Ich habe mich in Clives Armen so wohl gefühlt, wie schon lange nicht mehr. So schnell bin ich noch nie eingeschlafen, und es lag nicht an der späten Stunde oder meiner Müdigkeit.
Es lag an ihm, da bin ich mir sicher.
„Verdammt!", zische ich und taste – ohne den Blick vom Papier zu nehmen – nach dem Radiergummi. Er muss doch irgendwo sein.
Sinnlos...
Seufzend verrenke ich meine Wirbelsäule, verfluche meine Unsportlichkeit und schicke einen weiteren Fluch auf die Reise, da ich feststellen muss, dass das Objekt meiner Begierde auf meinem Schreibtisch liegt – neben meinem Handy.
Mein Handy, das ich seit einer Stunden bewusst ignoriere und das Handy, das jetzt fröhlich vor sich hin blinkt.
Ich habe nämlich gerade ein Problem. Vielleicht nicht wirklich, aber ich mache ein Problem daraus, so viel weiß ich.
Sebastian hat mir geschrieben.
Es ist nicht so, als hätte er mir die letzten Tage nicht geschrieben, aber ich habe unseren Kontakt auf ein Minimum beschränkt. Ich wollte auf keinen Fall, dass Clive etwas davon mitbekommt. Ich weiß nicht warum, aber etwas hat mir gesagt, es wäre keine gute Idee.
Und jetzt hat er mir geschrieben, ob wir uns treffen wollen... die Tage mal... vielleicht heute?
Ich verstehe nicht warum ich zögere.
Vor was habe ich Angst? Habe ich Angst?
Keine Ahnung. Ehrlich gesagt fühle ich mich ein bisschen hilflos im Augenblick. Ich fühle mich mir selbst hilflos ausgeliefert – mir und meinen teuflisch unklaren Gedanken.
Ich muss es endlich lesen. Durchs Nicht-lesen wird es schließlich nicht besser oder verschwindet auf magische Weise – obwohl... er könnte die Nachrichten löschen.

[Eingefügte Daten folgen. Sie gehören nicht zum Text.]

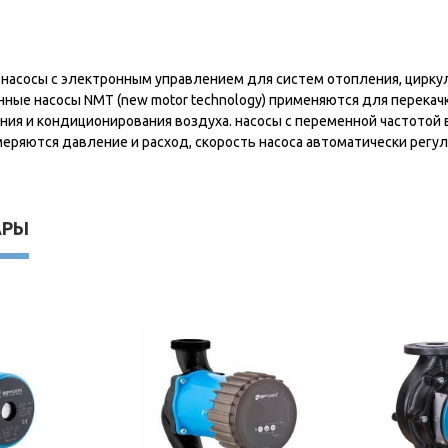
асосы с электронным управлением для систем отопления, цирку
нные насосы NMT (new motor technology) применяются для перекачк
ия и кондиционирования воздуха. насосы с переменной частотой 
меряются давление и расход, скорость насоса автоматически регу
АРЫ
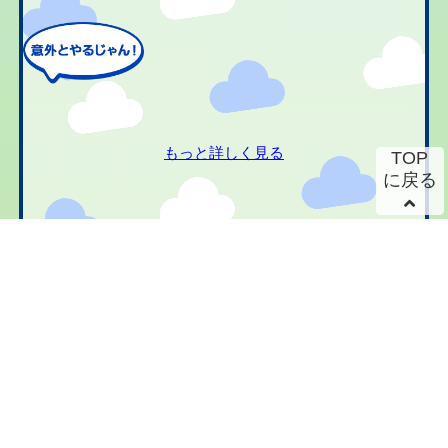
もっと詳しく見る
TOP
に戻る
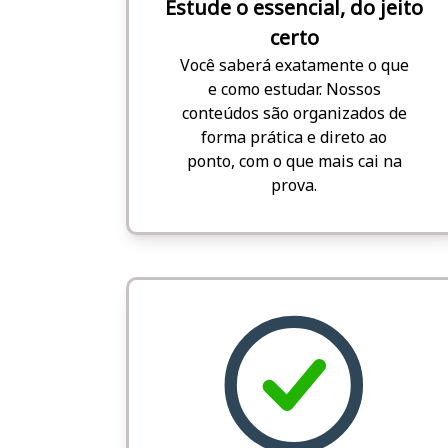
Estude o essencial, do jeito
certo
Você saberá exatamente o que
e como estudar. Nossos
conteúdos são organizados de
forma prática e direto ao
ponto, com o que mais cai na
prova.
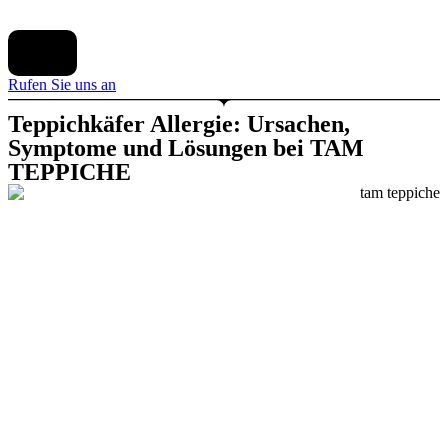
X
Rufen Sie uns an
Teppichkäfer Allergie: Ursachen,
Symptome und Lösungen bei TAM
TEPPICHE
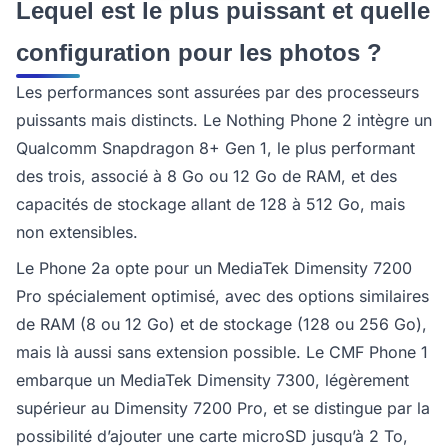
Lequel est le plus puissant et quelle
configuration pour les photos ?
Les performances sont assurées par des processeurs
puissants mais distincts. Le Nothing Phone 2 intègre un
Qualcomm Snapdragon 8+ Gen 1, le plus performant
des trois, associé à 8 Go ou 12 Go de RAM, et des
capacités de stockage allant de 128 à 512 Go, mais
non extensibles.
Le Phone 2a opte pour un MediaTek Dimensity 7200
Pro spécialement optimisé, avec des options similaires
de RAM (8 ou 12 Go) et de stockage (128 ou 256 Go),
mais là aussi sans extension possible. Le CMF Phone 1
embarque un MediaTek Dimensity 7300, légèrement
supérieur au Dimensity 7200 Pro, et se distingue par la
possibilité d’ajouter une carte microSD jusqu’à 2 To,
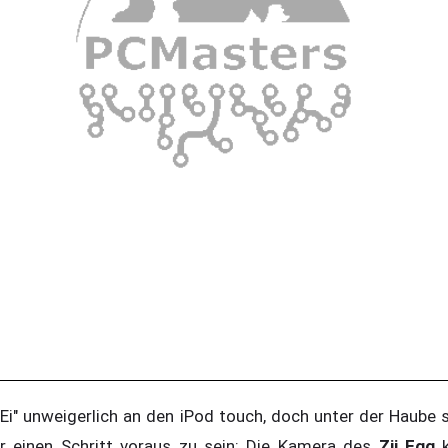
Ei" unweigerlich an den iPod touch, doch unter der Haube 
r einen Schritt voraus zu sein: Die Kamera des
Zii Egg
k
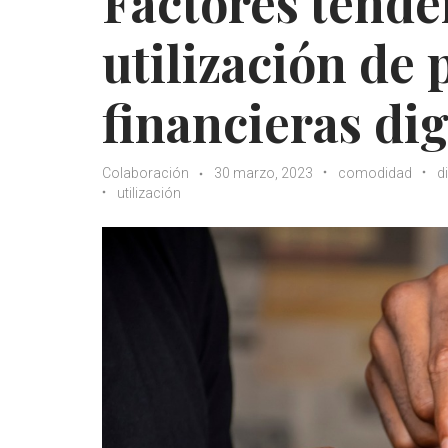
Factores tende
utilización de
financieras dig
Colaboración
30 marzo, 2023
comodidad
d
utilización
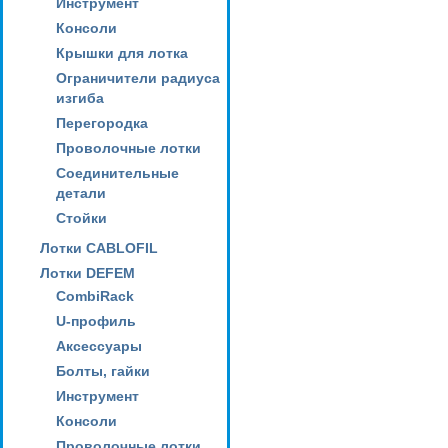
Инструмент
Консоли
Крышки для лотка
Ограничители радиуса
изгиба
Перегородка
Проволочные лотки
Соединительные
детали
Стойки
Лотки CABLOFIL
Лотки DEFEM
CombiRack
U-профиль
Аксессуары
Болты, гайки
Инструмент
Консоли
Проволочные лотки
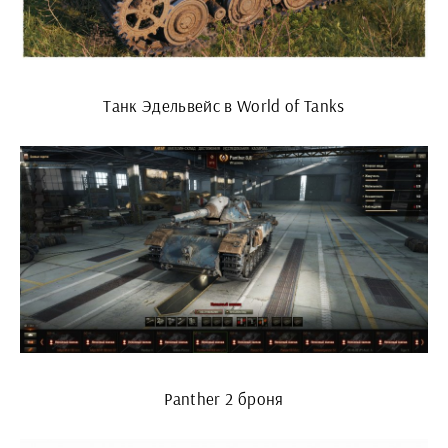
Танк Эдельвейс в World of Tanks
Panther 2 броня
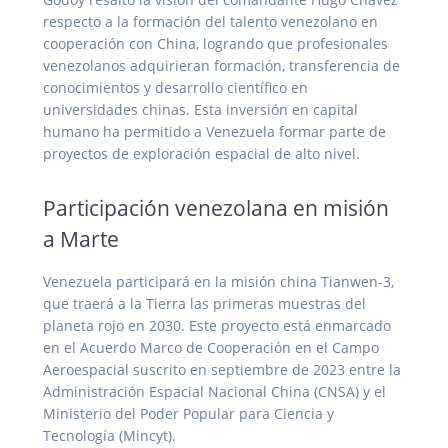
respecto a la formación del talento venezolano en
cooperación con China, logrando que profesionales
venezolanos adquirieran formación, transferencia de
conocimientos y desarrollo científico en
universidades chinas. Esta inversión en capital
humano ha permitido a Venezuela formar parte de
proyectos de exploración espacial de alto nivel.
Participación venezolana en misión
a Marte
Venezuela participará en la misión china Tianwen-3,
que traerá a la Tierra las primeras muestras del
planeta rojo en 2030. Este proyecto está enmarcado
en el Acuerdo Marco de Cooperación en el Campo
Aeroespacial suscrito en septiembre de 2023 entre la
Administración Espacial Nacional China (CNSA) y el
Ministerio del Poder Popular para Ciencia y
Tecnología (Mincyt).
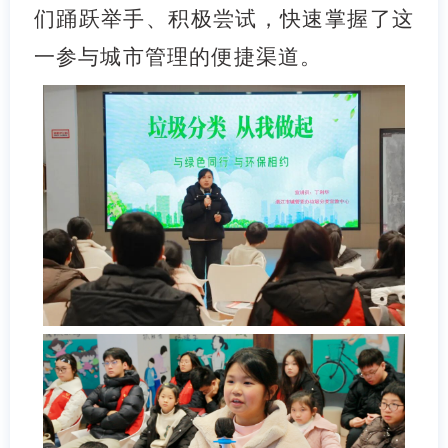
们踊跃举手、积极尝试，快速掌握了这
一参与城市管理的便捷渠道。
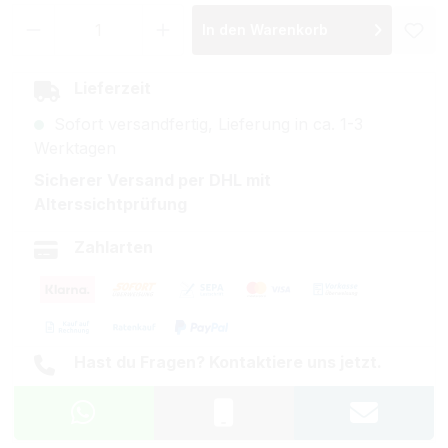
Produkt Anzahl: Gib den gewünschten Wer
In den Warenkorb
Lieferzeit
Sofort versandfertig, Lieferung in ca. 1-3
Werktagen
Sicherer Versand per DHL mit
Alterssichtprüfung
Zahlarten
Hast du Fragen? Kontaktiere uns jetzt.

Vor ein paar Wochen hätte ich keine Sekunde darüber nachgedacht und gezögert, sondern mit einem ohrenbetäubenden „Ja" geantwortet.
Mein Versuch, mich abzulenken, war nicht unbedingt sinnvoll. Ich habe an meinem Schulprojekt gearbeitet – das für Kunst.
Das Projekt, dass unsere Footballmannschaft rund um Clive und Sebastian darstellt. Fraglich, ob das nun meine Gedanken in eine ordentliche Reihenfolge bringen kann.
Ich wünschte ich könnte sie einfach ausschalten, meine Grübelei an einen verlassenen Platz begraben und sie erst wieder herausholen, wenn ich mich bereit fühle... also nie.
Trotzdem, trotz meiner zermürbenden Gedanken, stemme ich mich auf und zwinge mich zum Schreibtisch.
Natürlich müsste ich nicht auf mein Handy sehen, aber ich tue es dennoch. Ich müsste auch nicht auf die Nachricht klicken, aber ich tue es.
Ich kann das. Und eigentlich will ich es doch? Oder? Ich will Sebastian? Ich wollte ihn seit zwei Jahren, oder so, also jetzt auch noch. Das kann nicht einfach weg sein, nur wegen Angst.
Nein! Schon gar nicht, wenn ich nicht mal weiß, wovor genau ich eigentlich Angst habe.
He-
Weiter komme ich nicht, denn meine Finger gefrieren regelrecht in der Luft über der Tastatur.
Eine Nachricht von Clive.
Hey, was machst du?
Ein Unterschied zwischen ihm und Sebastian: Clive schreibt mit mehr Satzzeichen. Es ist keine perfekte Grammatik und nicht überall ist ein Punkt, aber hey... wer macht das schon – außer mir?
Mein Herz schlägt lauter. Ich muss Sebastian antworten.
Aber ich tippe stattdessen auf Clives Nachricht.
Es ist so, als hätte er geahnt, dass ich genau jetzt an meinem Handy bin – oder er hat solange gewartet, bis mein „Online" erscheint. Andererseits reden wir hier immer noch von Clive, das würde er nicht einmal in tausend Jahren machen.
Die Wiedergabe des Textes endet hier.